На вкус она как гребаный океан, сладкая и свежая, и я не могу насытиться. Вытащив пальцы, я поднимаюсь и всасываю их в рот, пока она смотрит на меня с ошеломленным, вялым выражением лица. Она тяжело дышит, ее бедра опускаются вниз, а ноги широко расставлены. Ухмыляясь, я прижимаю пальцы к ее слегка приоткрытым губам.

Моя грязная маленькая девочка жадно сосет их, втягивая щеки. Не сводя с меня глаз, она проводит языком по пальцам, пробуя нас обоих. Черт, почему это так возбуждает? Я хочу видеть, как ее губы обхватывают мой член, всегда хотел. Столько раз я подумывал поставить ее на колени и засунуть свой член в ее рот, просто чтобы заткнуть во время наших споров. Ее глаза сверкают, будто она знает.

Это тот же блеск, что и раньше.

Черт, я в полной заднице. Теперь, когда я попробовал ее, я никогда не смогу вернуться назад, никогда не смогу не нуждаться в ней, потому что один вкус — и я потерян. Я — ее.

— Проблема, принцесса? Не то, к чему ты привыкла? Ожидаешь ласковых слов? Ну что ж, я грубый и чертовски жестокий, так что смирись с этим. Теперь встань на колени и раздвинь бедра, чтобы я мог трахать тебя, пока ты не закричишь достаточно громко, чтобы они услышали.

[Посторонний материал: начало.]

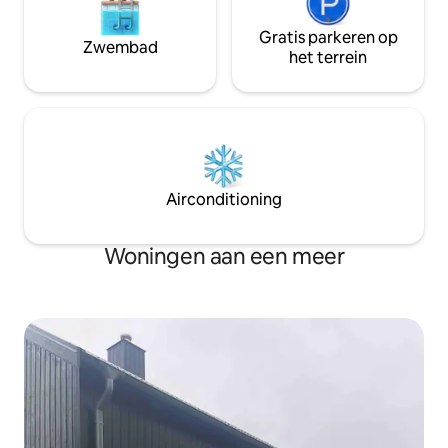
Gratis parkeren op
Zwembad
het terrein
Airconditioning
Woningen aan een meer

Ее глаза сужаются, когда она раздвигает губы и освобождает мои пальцы. Я покручиваю пальцами в жесте «нагнись», и она охает.

— Нет, — огрызается она. — Теперь трахни меня и заткнись, ты, наглый засранец.

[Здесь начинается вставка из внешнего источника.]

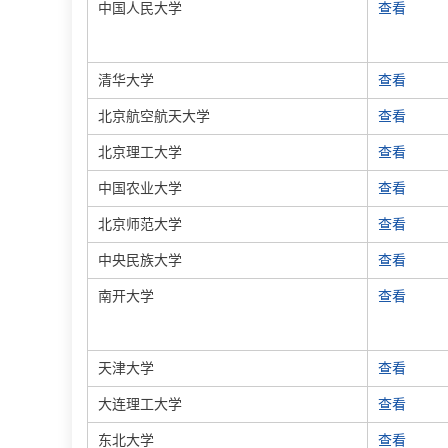
中国人民大学
查看
清华大学
查看
北京航空航天大学
查看
北京理工大学
查看
中国农业大学
查看
北京师范大学
查看
中央民族大学
查看
南开大学
查看
天津大学
查看
大连理工大学
查看
东北大学
查看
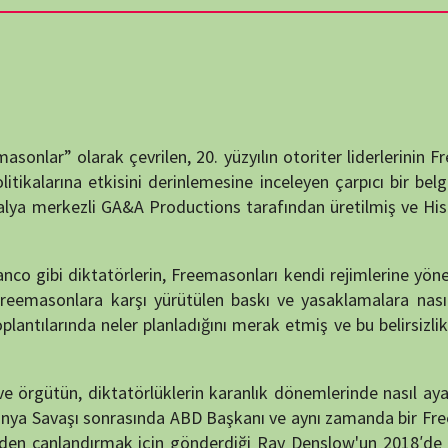
destek
larak
çevrilen,
20.
yüzyılın
otoriter
liderlerinin
Freemasonlara
DUYUR
etkisini
derinlemesine
inceleyen
çarpıcı
bir
belgeseldir.
Luigi
li
GA&
A
Productions
tarafından
üretilmiş
ve
History
Channel
ktatörlerin,
Freemasonları
kendi
rejimlerine
yönelik
bir
tehdit
ara
karşı
yürütülen
baskı
ve
yasaklamalara
nasıl
yol
açtığını
da
neler
planladığını
merak
etmiş
ve
bu
belirsizlik,
onları
derin
ATATÜRK
anlatıy
diktatörlüklerin
karanlık
dönemlerinde
nasıl
ayakta
kalmaya
Okullarımızda
sonrasında
ABD
Başkanı
ve
aynı
zamanda
bir
Freemason
olan
dırmak
için
gönderdiği
Ray
Denslow'un
2018′
de
ortaya
çıkan
.
KATEG
KATEG
röportajlarıyla
zenginleştirilmiş.
İzleyicilere,
Freemasonların
ci
bir
anlatımla
sunuyor.
EN ÇO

Она намеренно борется со мной.

Я предупреждающе вскидываю бровь. На самом деле я не испытываю гнева, скорее вожделение от нашей словесной перепалки, от ненависти и тьмы, которые она позволяет мне выразить. С ней я могу быть настолько мерзким, насколько захочу, и она примет все это. Она примет всех моих демонов, пока я буду трахать ее, владеть ею, уничтожать ее.

Если она уйдет в этот раз, то с осознанием того, что никто другой не сравнится со мной. До конца своих дней она будет помнить мой член глубоко внутри нее, выжимающий оргазм за оргазмом из ее тела. Всякий раз, когда она будет смотреть на меня и пытаться сопротивляться, она будет вспоминать, как я проталкиваю свою твердую длину в ее горло, чтобы заткнуть ее, — и она будет становиться мокрой.

Я не могу, блять, ждать.

— Эндрюс, на колени, живо, — приказываю я, предлагая ей выход. Конечно, моя девочка не принимает его.

Она приподнимается и хватает мой член через костюм.

— Заставь. Меня.

Два слова.

Два гребаных слова.

Вызов, решимость. Да будет так.

Я хватаю ее за волосы, наматываю их на руку и больно дергаю ее голову назад, пока слезы не застилают ей глаза, а рот не раскрывается в хныканье. Поднявшись, я поднимаю ее на колени, в то время как она тянется вверх, пытаясь поцарапать мою руку.